Cette volonté de populariser la voile est aussi permise par l’invention de solutions matérielles rendant la pratique moins onéreuse. L’association, avec l’aide de différents concepteurs au cours des années met ainsi au point une dizaine de nouveaux modèles de bateaux adaptés à l’enseignement de la voile et de la croisière. Modèles qui sont aussi vendus en kit à des particuliers, ce qui contribue encore à faciliter l’accès à la voile en dehors même de l’association.

Parmi ces bateaux, on peut citer le « Vaurien », conçu par Helene Vianney et son mari, dans leur salon, en 1952, avec l’aide de l’architecte Jean-Jacques Herbulot. Ce dériveur de 4 mètres est construit avec du contreplaqué. Cela permet de diviser par quatre le cout de l’appareil par rapport à ses équivalents de l’époque. 36 000 exemplaires en kit en sont vendus durant les décennies suivantes.

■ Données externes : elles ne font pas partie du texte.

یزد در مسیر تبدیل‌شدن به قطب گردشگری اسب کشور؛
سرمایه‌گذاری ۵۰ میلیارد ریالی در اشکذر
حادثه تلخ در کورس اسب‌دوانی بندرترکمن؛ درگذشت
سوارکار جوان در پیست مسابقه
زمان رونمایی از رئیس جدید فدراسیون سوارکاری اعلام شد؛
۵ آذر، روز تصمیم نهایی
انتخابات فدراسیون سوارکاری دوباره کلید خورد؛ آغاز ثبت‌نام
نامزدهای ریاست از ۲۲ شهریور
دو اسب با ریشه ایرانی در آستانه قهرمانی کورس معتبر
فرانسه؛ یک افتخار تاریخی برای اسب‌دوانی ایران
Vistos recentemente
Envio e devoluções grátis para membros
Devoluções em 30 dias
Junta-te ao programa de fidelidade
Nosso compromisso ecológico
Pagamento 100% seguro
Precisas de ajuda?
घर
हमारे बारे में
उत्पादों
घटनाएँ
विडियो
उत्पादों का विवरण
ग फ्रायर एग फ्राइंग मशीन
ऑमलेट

Au-delà des bateaux, d’autres solutions techniques sont trouvées au sein des Glénans, telles que l’utilisation de système d’attache de soutien-gorge pour permettre aux jeunes ne sachant pas faire de nœud d’accrocher leur gilet de sauvetage ; ou comme la « Cadillac », une remorque-amphibie servant au déchargement du ravitaillement sur les îles de l’archipel.

Sur le plan théorique, l’association participe encore à la démocratisation de la voile en publiant le Guide de navigation des Glénans, encore édité aujourd’hui et considéré comme un ouvrage de référence.

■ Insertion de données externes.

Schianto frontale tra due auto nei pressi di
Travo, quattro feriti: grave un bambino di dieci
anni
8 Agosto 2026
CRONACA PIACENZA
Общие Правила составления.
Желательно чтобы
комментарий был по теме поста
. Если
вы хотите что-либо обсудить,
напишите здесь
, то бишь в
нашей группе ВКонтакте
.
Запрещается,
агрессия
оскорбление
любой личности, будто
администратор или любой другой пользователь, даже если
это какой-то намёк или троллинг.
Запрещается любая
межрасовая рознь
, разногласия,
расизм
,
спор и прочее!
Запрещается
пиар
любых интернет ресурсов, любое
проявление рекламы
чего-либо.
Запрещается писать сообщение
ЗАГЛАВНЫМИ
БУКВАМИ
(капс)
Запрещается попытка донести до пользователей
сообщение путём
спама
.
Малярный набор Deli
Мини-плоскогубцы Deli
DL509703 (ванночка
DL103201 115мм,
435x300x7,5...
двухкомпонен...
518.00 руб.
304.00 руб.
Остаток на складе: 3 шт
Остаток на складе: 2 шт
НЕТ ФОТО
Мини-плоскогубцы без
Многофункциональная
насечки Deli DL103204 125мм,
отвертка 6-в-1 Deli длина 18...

Relations avec la Fédération française de yachting et de voile (FFYV)

L’association reçoit dès sa création de nombreux soutiens ainsi que diverses subventions publiques. Elle fait aussi l’objet de critiques au sein du milieu de la voile.

La volonté de démocratiser la voile est en effet mal perçue et Helene Vianney est parfois confrontée aux réactions de notables choqués que tout le monde puisse en faire. De même, la conception du Vaurien — en contreplaqué — est jugée honteuse par la Fédération française de yachting et de voile (FFYV).
Le Centre nautique des Glénans — tout comme d’autres centres qui se sont constitués après-guerre en prenant leurs distances avec toute recherche de performance sportive — doit aussi faire face à la Fédération française de yachting et de voile (FFYV) qui considère que les écoles de navigation doivent avoir pour but principal de préparer aux compétitions sportives et aux régates.

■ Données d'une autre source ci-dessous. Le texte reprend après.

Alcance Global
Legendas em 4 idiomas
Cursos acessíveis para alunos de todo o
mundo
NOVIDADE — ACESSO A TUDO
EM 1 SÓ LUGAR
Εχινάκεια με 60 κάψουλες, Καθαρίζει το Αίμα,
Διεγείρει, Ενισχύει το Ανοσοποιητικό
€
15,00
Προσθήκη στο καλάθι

En 1958, Les Glénans s’opposent donc à l’initiative de l’administration de la Jeunesse et des Sports visant à placer toutes les écoles de voile sous l’autorité de la FFYV, de façon à unifier l’enseignement nautique dans le pays. En 1968, Helene Vianney finit même par créer l’Union des écoles de voile (UEV) pour défendre l’approche des sports nautiques prônée par Les Glénans et d’autres clubs du même acabit. L’UEV intègre par la suite la FFYV, mais y conserve une grande autonomie.

Epilogue

Hélène Vianney meurt le 25 décembre 2006 à Paris. Ses cendres sont dispersées au large de l’archipel des Glénans. L’association qu’elle a créée est aujourd’hui l’une des plus importantes écoles de voile d’Europe, accueillant chaque année 14 000 stagiaires environ dans tous les domaines de la voile : croisière, côtière et hauturière, dériveur, catamaran, planche à voile et kitesurf. 450 000 stagiaires y ont été formés depuis 1947. La « Régate des Lillas Blanc », qu’elle a contribué à créer en 1978, ouverte à tous types de voilier, et réunissant amateurs et professionnel de la voile et pécheurs, est toujours organisée chaque année en Côtes-d’Armor.

Sources

Claude Lafabrègue, « Conflits, alliances et négociations autour de la prise en compte des écoles de voile par la fédération nationale de voile (1945-1976) », Sciences sociales et sport, vol. 13, n° 1, 2019, pp. 29-56
Clarisse Feletin, Hélène Viannay : L’instinct de résistance de l’Occupation à l’école des Glénans, Éditions Pascal, 2004, 250 p.
Julie Houis, Les Glénans : La passion en partage, Seuil, 2007, 188 p.
Marion Philippe, Coopérer pour développer l’accès des sports de plein air à la jeunesse populaire ? : étude des relations entre les pouvoirs publics et les associations de tourisme sportif (1944-1996), thèse de Sciences et Techniques des Activités Physiques et Sportives, sous la direction de Pierre-Olaf Schut, Université Paris-Est, 2020, 906 p.